By Dan Roncadin, Sr. Technical Consultant
Take a deep breath and begin to accept that every brilliantly architected cloud solution can still fail.
Every time a cloud provider such as Amazon or Microsoft experiences an outage, it’s headline news for the technology world. Questions and commentary abound: How can these systems fail when so much work has been put into their design and implementation? Can cloud-based solutions be trusted? The answer is that yes, cloud solutions will fail just like any other technology. The fact that failure is possible is no reason not to use them.
Experienced technology infrastructure people know that all components fail — thus various design patterns have arisen to mitigate and survive component failures. Load balancers can seamlessly move traffic away from offline web and app servers; databases can fail-over to a secondary node, etc. The key to these architectures is to reduce shared components and single points of failure. Each shared component presents a possible failure that can take down the entire solution. Where things do have to be shared, a lot of effort is put into resiliency and redundancy. An example of this is storage and power infrastructure — both are often engineered to achieve maximum uptime. But even that doesn’t prevent all failures.
Cloud solutions are often seen as an answer to the recursive problem of designing more and more redundancy into infrastructure. The dream is to simply decide how much capacity is needed and in which configuration, and let the service provider deal with preventing and recovering from outages. In many cases this is true — cloud providers operate best-in-class data centers at a sufficient scale to afford great facilities and operational practices. Their core business is keeping infrastructure up and running. Yet, in the past 2 years a number of cloud provider failures have occurred rendering entire cloud solutions unavailable (like Azure) or large sections of data and servers unreachable or unusable (Amazon).
What is delivered in a cloud server solution is much more complicated than a simple server? Provisioning a cloud server requires the interplay of a host of services. The user must request the server through an API or management interface. That user session must be authenticated and authorized via an access management solution.

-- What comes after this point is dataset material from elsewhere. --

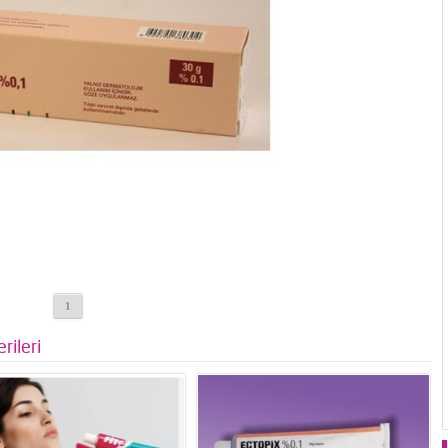
1
rileri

A configuration management system must determine if there is the capacity to create the virtual machine and select an appropriate host location. Storage volumes may need to be created for the machine. A provisioning system must instruct the physical host to instantiate the new virtual machine. Network reconfiguration may take place to assign an IP address and security group to the virtual machine. The tight integration of all these services presents a plethora of failure options. Breakdowns in these systems can leave users unable to create new machines or in some cases access & use existing machines. Add these to the existing set of components at all levels of infrastructure (power, network, disks, storage arrays, servers) and there are infinite ways the system can break down.
With this complex ecosystem of systems and services involved, the new point of failure becomes complexity itself. Some argue that in complex systems, failure is inevitable. As a fantastic reference to this, see Charles Perrow’s book “Normal Accidents,” which examines some of history’s biggest systems failures (Bhopal, Chernobyl, and the Challenger shuttle). Instead of assuming that providers will eventually make all of these interconnected systems and service offerings infallible, it is more prudent to assume that there will at some point be a catastrophic outage. Take a deep breath and begin to accept that every brilliantly architected cloud solution can still fail.
Every environment is different and designing a complete solution requires a lot of thought, but here are some simple ideas to help anyone prepare to survive cloud failures.
Keep A Copy of Critical Data Elsewhere
Use a cloud provider that has multiple hosting locations, and ensure you have a copy of your data in a location outside your primary environment. Consider spreading your data across multiple cloud providers too. If you run your infrastructure on Amazon, perhaps keep a copy of your critical data on Rackspace or vice versa.
Automate Recovery
Recovery time is a key metric for your architecture. How quickly can you provision, configure, and install your environment on a new zone, or even a new provider? Use automation as much as possible, and be ready at the push of a button to spin up your critical environments in another location of your primary provider, or even on a secondary provider. Measure the number of manual steps required to provision your key environments then drive towards reducing them.
Keep your DNS Separate
DNS is key to keeping your site agile and able to be relocated. If your DNS servers are hosted alongside your primary infrastructure, you will be much less able to relocate if necessary (especially if your provider has gone completely offline). Use low TTL values so that DNS servers downstream don’t cache your location for too long.
Create a Static Fallback Site
Part of surviving outages is never going completely offline. An easy way to do this is to create a static version of your site and host it on another provider, or even on a CDN (Content Distribution Network, such as Akamai, or Amazon Cloudfront). If your primary provider does experience an outage, you can quickly switch DNS settings and send users to the simple static site. You can also get more advanced and use an automated DNS solution that will detect failures in your primary location and automatically route users to the static site when necessary. This is useful whether or not you have another location or provider to spin up a new full hosting environment with. Have a mechanism to update the static site so that you can communicate with users by posting updates, to let them know what is happening. Many outages are short-lived, and depending on the uptime demands of your solution, you can deal with short outages with this technique without implementing a full move of your site to another location or provider.
If you take these measures, you will be well prepared to weather a cloud outage when it occurs.